S/O - insights from professors?

Anonymous
I’ve been especially interested in reading posts by professors— for a while now, and most recently in the thread about AP inflation.

I’d love to hear from any professors about what you’re seeing in terms of preparedness — academic, social, soft skills, etc.; what you wish students’ families knew; ways we can support our kids before they head off to school; how you think about college (admissions and experiences there) for your own kids.

Thanks in advance (if you’re willing)
Anonymous
At T10 research-focused university. Here’s what I wish parents knew.

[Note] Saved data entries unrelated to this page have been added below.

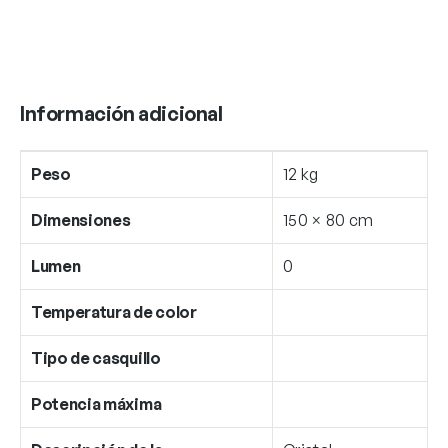
Información adicional
Peso
12 kg
Dimensiones
150 × 80 cm
Lumen
0
Temperatura de color
Tipo de casquillo
Potencia máxima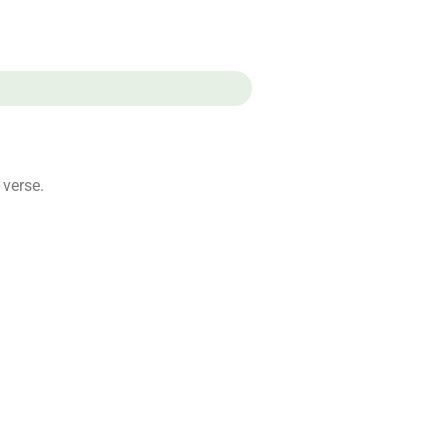
 verse.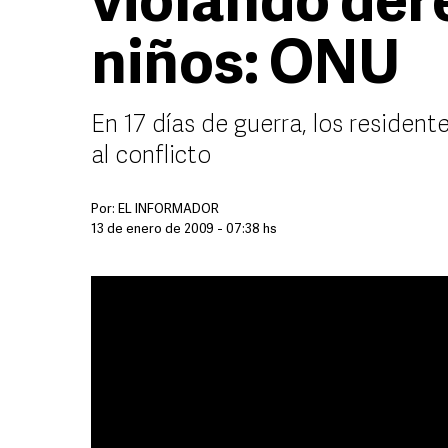
violando der
niños: ONU
En 17 días de guerra, los residen
al conflicto
Por:
EL INFORMADOR
13 de enero de 2009 - 07:38 hs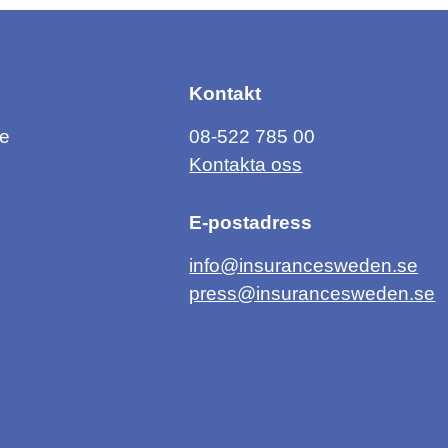
Kontakt
ce
08-522 785 00
Kontakta oss
E-postadress
info@insurancesweden.se
press@insurancesweden.se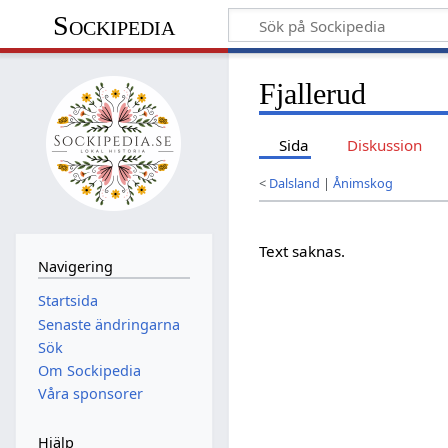
Sockipedia
Fjallerud
Sida
Diskussion
<
Dalsland
|
Ånimskog
Text saknas.
Navigering
Startsida
Senaste ändringarna
Sök
Om Sockipedia
Våra sponsorer
Hjälp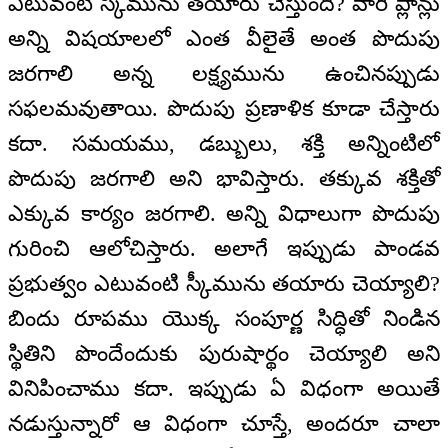
ఎటువంటి స్కీమును తయారు చేస్తుంది? వారి ప్లాన్లు
అన్ని విషయాలలో ఎంత వీలైతే అంత పొదుపు
జరగాలి అన్న లక్ష్యమును ఉంచినప్పుడు
సఫలమవుతాయి. పొదుపు ప్రణాళిక కూడా చేస్తారు
కదా. సమయము, డబ్బులు, శక్తి అన్నింటిలో
పొదుపు జరగాలి అని భావిస్తారు. తక్కువ శక్తితో
ఎక్కువ కార్యం జరగాలి. అన్ని విధాలుగా పొదుపు
గురించి ఆలోచిస్తారు. అలాగే ఇప్పుడు పాండవ
ప్రభుత్వం ఎటువంటి స్కీమును తయారు చెయ్యాలి?
బిందు రూపము యొక్క సంపూర్ణ సిద్ధితో నిండిన
స్థితిని పొందేందుకు పురుషార్థం చెయ్యాలి అని
వినిపించాము కదా. ఇప్పుడు ఏ విధంగా అయితే
నడుస్తున్నారో ఆ విధంగా చూస్తే, అందరూ చాలా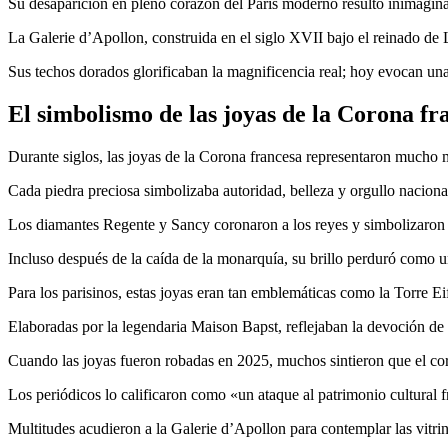
Su desaparición en pleno corazón del París moderno resultó inimagina
La Galerie d’Apollon, construida en el siglo XVII bajo el reinado de 
Sus techos dorados glorificaban la magnificencia real; hoy evocan una 
El simbolismo de las joyas de la Corona fr
Durante siglos, las joyas de la Corona francesa representaron mucho m
Cada piedra preciosa simbolizaba autoridad, belleza y orgullo naciona
Los diamantes Regente y Sancy coronaron a los reyes y simbolizaron 
Incluso después de la caída de la monarquía, su brillo perduró como un
Para los parisinos, estas joyas eran tan emblemáticas como la Torre E
Elaboradas por la legendaria Maison Bapst, reflejaban la devoción de Fr
Cuando las joyas fueron robadas en 2025, muchos sintieron que el cora
Los periódicos lo calificaron como «un ataque al patrimonio cultural f
Multitudes acudieron a la Galerie d’Apollon para contemplar las vitrin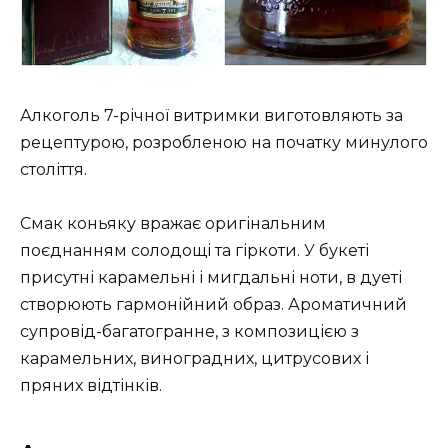
Алкоголь 7-річної витримки виготовляють за
рецептурою, розробленою на початку минулого
століття.
Смак коньяку вражає оригінальним
поєднанням солодощі та гіркоти. У букеті
присутні карамельні і мигдальні ноти, в дуеті
створюють гармонійний образ. Ароматичний
супровід-багатогранне, з композицією з
карамельних, виноградних, цитрусових і
пряних відтінків.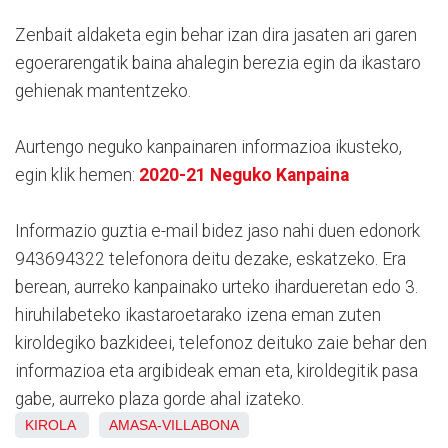
Zenbait aldaketa egin behar izan dira jasaten ari garen
egoerarengatik baina ahalegin berezia egin da ikastaro
gehienak mantentzeko.
Aurtengo neguko kanpainaren informazioa ikusteko,
egin klik hemen:
2020-21 Neguko Kanpaina
Informazio guztia e-mail bidez jaso nahi duen edonork
943694322 telefonora deitu dezake, eskatzeko. Era
berean, aurreko kanpainako urteko ihardueretan edo 3.
hiruhilabeteko ikastaroetarako izena eman zuten
kiroldegiko bazkideei, telefonoz deituko zaie behar den
informazioa eta argibideak eman eta, kiroldegitik pasa
gabe, aurreko plaza gorde ahal izateko.
KIROLA
AMASA-VILLABONA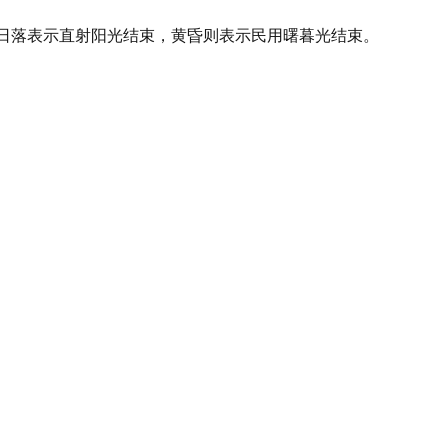
，日落表示直射阳光结束，黄昏则表示民用曙暮光结束。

1. Digital distraction is a problem. TAs who sit in the back can see what students are doing on their laptops during lecture. Some are always checking email, doing other homework, scrolling social media, flipping back and forth between tabs, etc. This has long been a problem but definitely worse since the pandemic. Hardly a surprising revelation, but kids who stay engaged tend to do very well.
2. Related to previous point, please talk to teens about small-class etiquette. Recently saw one student in a small seminar continually checking his phone, chuckling to himself during a discussion and it distracted everybody. I had never seen this before. Friends at other schools also tell me their students have weaker class etiquette, perhaps due to remote learning. Remind them it's a good idea to close the laptop with its distractions and stay engaged. This is crucial in small seminars, when mutual participation is the whole point. Seems obvious, but apparently is not.
3. If your teens are not used to small discussion based classes in high school, encourage them to get out of their comfort zone and try to participate more when they take seminars.
4. Some freshmen struggle if their HS courses mainly emphasized memorization, because harder classes emphasize conceptual understanding. If they get a bad grade on the first hw or exam, become a regular at TA/prof office hours. Say “here are the major concepts as I understood them from this lecture…(re-explain concepts in their own words)…do I have it right or is there anything I am missing?” Also, find peers to study with.
5. In-person office hours are the best place to get help. Much better than emailing.
6. Intellectually curious students make my day!
7. Discourage them from seeing the prof only to ask for a better grade. I won’t bend grades for one student because it is unfair to the rest of the class.
8. School fit (and major fit) are way more important than prestige. A few kids who are completely failing my exams based on hard skill performance blow me away with their public speaking abilities. With some guidance on content, they can give the most confident and charming presentations in the class. I really like these kids and want them to succeed but I can’t give them As and Bs unless they can earn these grades. I sometimes wonder to myself whether they would have been better off going to a school where they could be academic big fish and graduate with a higher gpa (for grad/med schools), instead of crying over D’s and C’s on exams that were easy for the rest of the class.
9. Students who struggle academically are not the only ones with mental health issues, and depressed/anxious students often don’t share their grief with friends or family. Don’t assume they would tell you if they were suffering. They are really good at hiding it. They sometimes tell me because they need to explain why they stopped showing up to classes or didn't turn in work, but I would never be able to tell otherwise. Remind them frequently of their value apart from grades or career.
10. I have nothing to do with the admissions office. I don’t necessarily understand or agree with admissions practices.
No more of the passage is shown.